Originally Posted by Battle Axe (Post 8119472)
I put a hand embroidered baby quilt in the Good Will. My neighbor bought it and took it apart, and handed it back to me saying...."Fix this". It's in my UFO piles....again.

What a hoot! Did your neighbor know it was yours? Thanks for the smile over my morning coffee.

josykatz 09-01-2018 04:07 AM

I bought a rubber mallet to mash my seams down lol

patricej 09-01-2018 04:21 AM

i don't throw things away just because they are not turning out to be something i enjoy looking at.
i learned a long time ago that beauty is, indeed, in the eye of the beholder.
but i am not going to waste my time on something that has gone completely wrong in terms of construction and cannot be fixed, or that is irreparably damaged in some other way.
i am also not going to foist something that might fall apart or cannot be cleaned on somebody and then call it "charity."

trash is trash.
there's a place for it.
and that place is not the donation bin.

bearisgray 09-01-2018 04:40 AM


Originally Posted by PatriceJ (Post 8119550)
. . . .

trash is trash.
there's a place for it.
and that place is not the donation bin.

I still have a hard time throwing away things I've started that I've gotten stuck on.

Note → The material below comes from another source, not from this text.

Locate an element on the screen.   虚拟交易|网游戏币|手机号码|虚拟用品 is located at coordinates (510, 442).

However, I have gotten much better at not trying to salvage/rescue someone else's problem/discard.

quilterpurpledog 09-01-2018 04:52 AM

I have never thrown one away outright (I know I should have). I have a few in the closet-you know, UFO. I have taken a couple to guild meetings and put them on the bring and take table or have made a few potholders or pan separators.

Austinite 09-01-2018 07:07 AM

I threw out fabric once that I'd bought when I wasn't feeling 100 percent, a few days later I looked at it and the weave was awful and it was a ten mile trip to return it so I just tossed it. that cost me 30 bucks :(

Learned not to go shopping after work when I'm exhausted and not feeling well and it's not saving me time if I end up with bad quality.

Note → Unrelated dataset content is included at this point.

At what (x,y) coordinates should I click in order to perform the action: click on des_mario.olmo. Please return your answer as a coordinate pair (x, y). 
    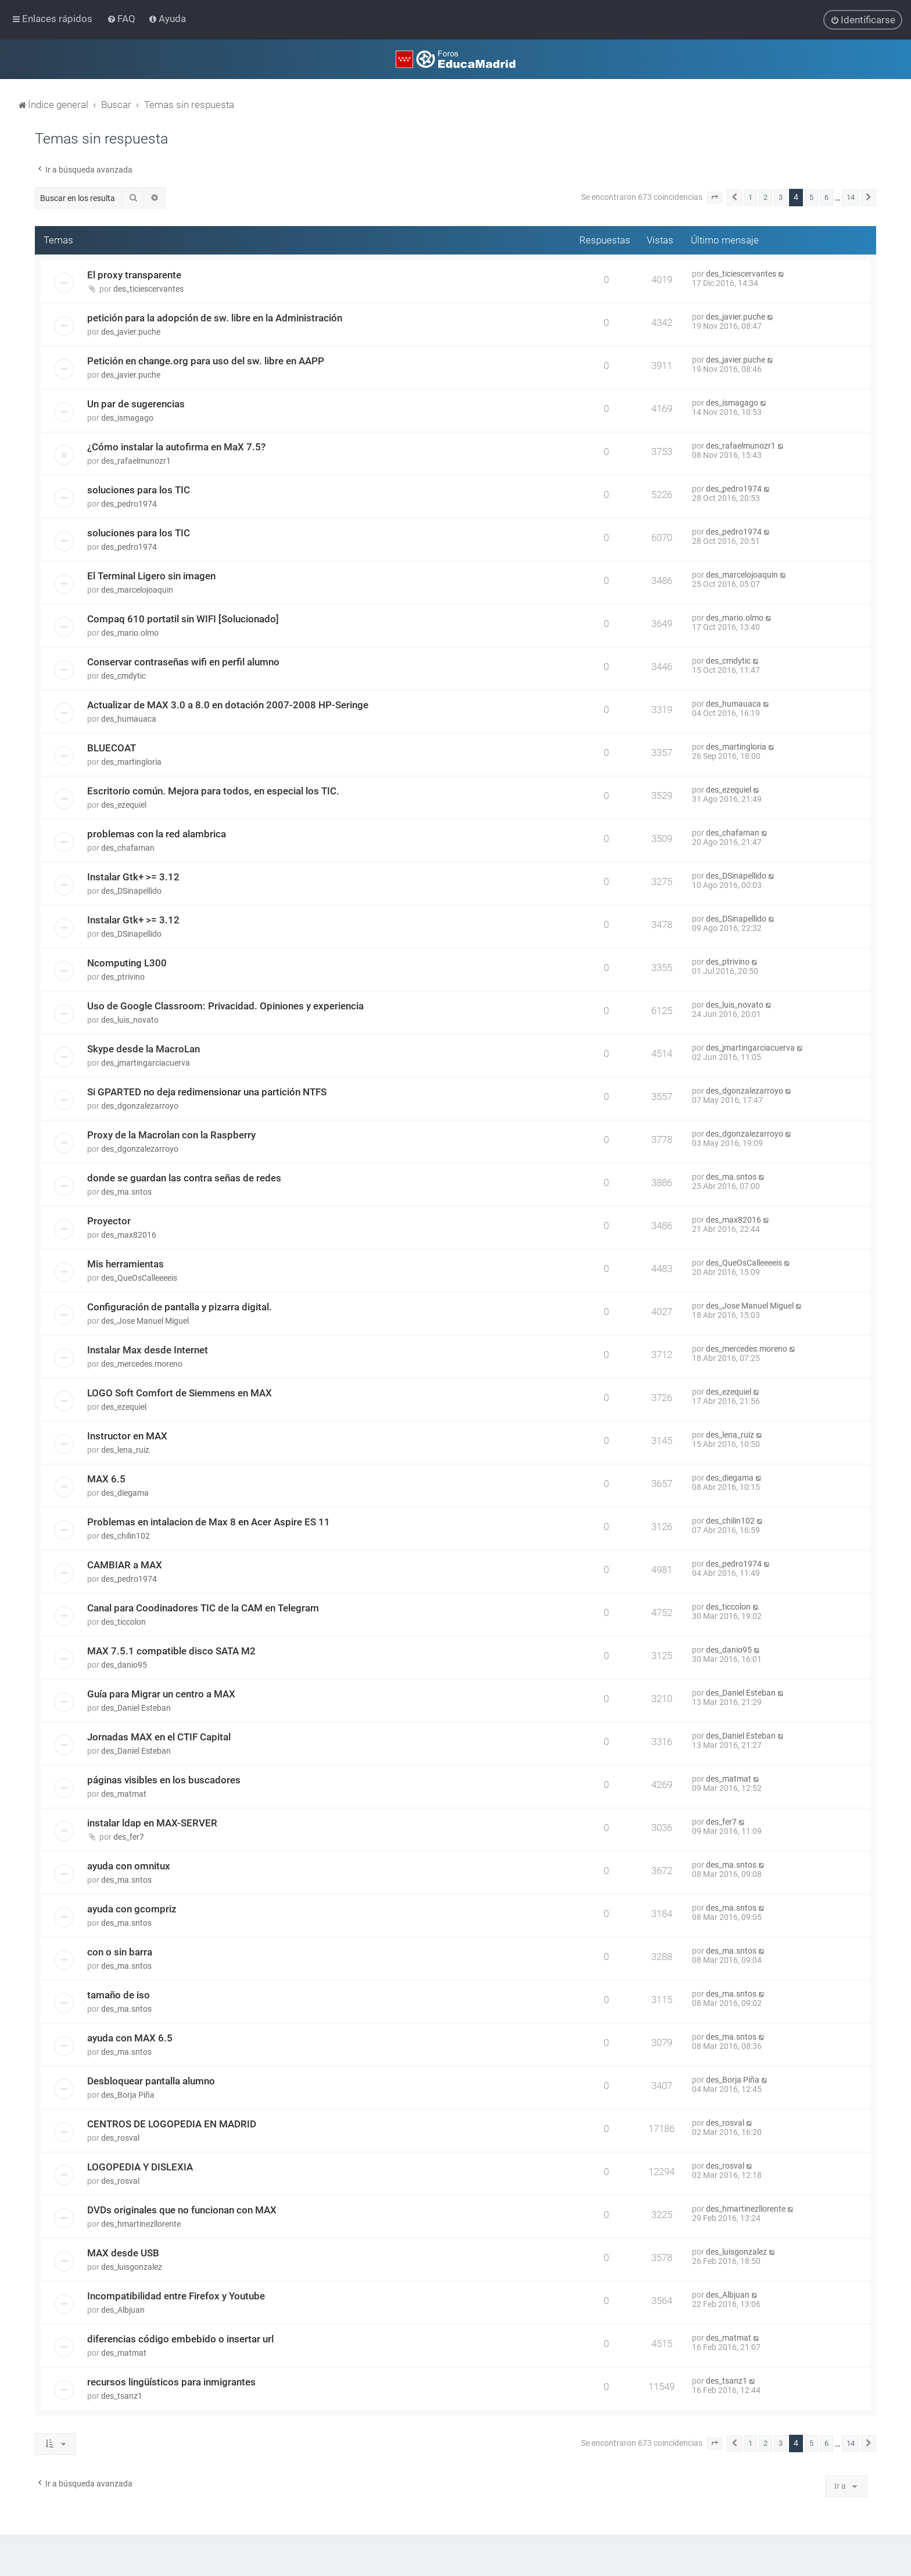
    Looking at the image, I should click on (130, 632).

Onebyone 09-01-2018 07:24 AM

A bad UFO is like spilled milk to me.

Irishrose2 09-01-2018 07:43 AM

I'd like to pitch the UFO of my SIL's that I am finishing. She must have been ill when she did this one. Seams don't match. HSTs and 4 patches aren't the same size. I love the pattern - Jacob's Ladder, but not the color or the work it's turning out to be. I had planned to use it as one side of a two sided baby quilt, but the colors aren't going to work. I dislike quitting, so I will probably keep at until my shoulder heals enough so I can quilt a king size quilt that's waiting. I don't throw anything usable away. Someone will want it. I just gave yards of my SIL's fabrics to Salvation Army and my church's quilt group.

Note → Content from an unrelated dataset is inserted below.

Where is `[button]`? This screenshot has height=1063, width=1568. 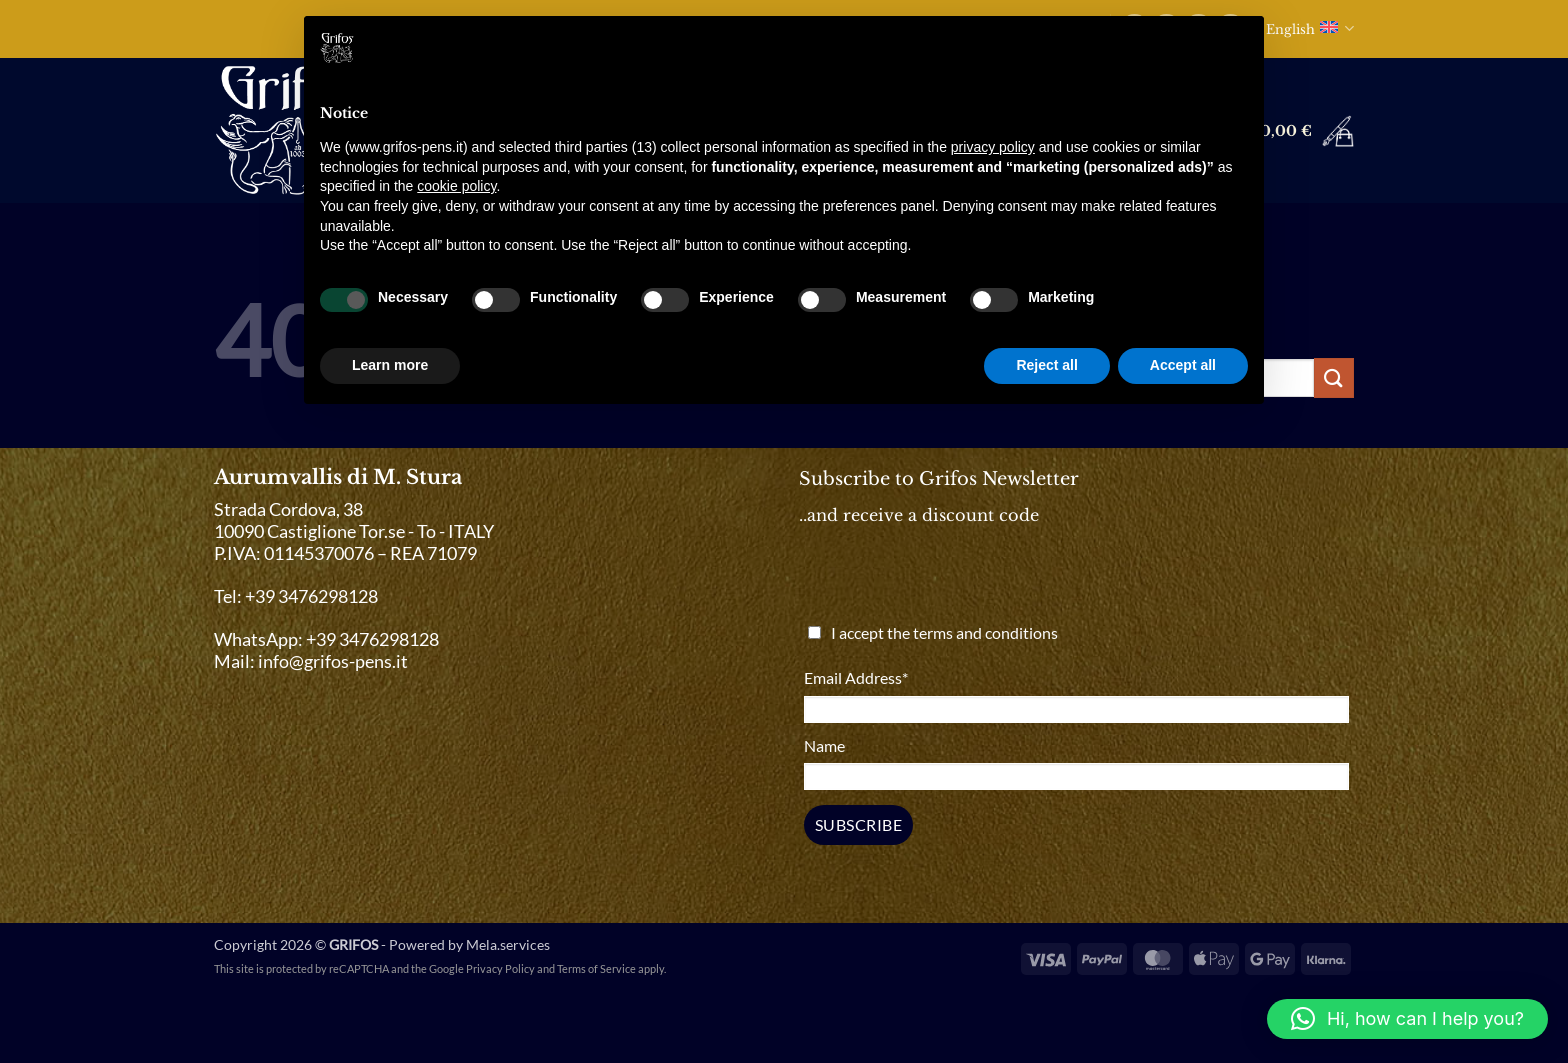 [button] is located at coordinates (1283, 131).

luvstoquilt301 09-01-2018 08:04 AM

I have no trouble tossing something that is not fun. We have dumpsters around here that recycle fabric into rags.

mac 09-01-2018 08:17 AM

I can't imagine throwing away any project. It just isn't in my cheap nature to do that. I either keep it until I can fix it right or I make it into another project (like a tote bag, pot holder/s, placemats, or cut it into other pieces and use it in a scrap quilt, etc.). Sometimes it just sits in my old project box, gathering dust. When I finally can't stand it anymore, I give it away.

That reminds me of a sewing group I belonged to for about twenty years. There was a lady who used to send her, "I can't stand it anymore" projects anonymously to another sewing person. It took a while to figure out who was doing it, but then she was finally unveiled when she sent her macaroni project that she was making for her child in school to another mother who had a child in the same class as her child. We were in stitches for years remembering that.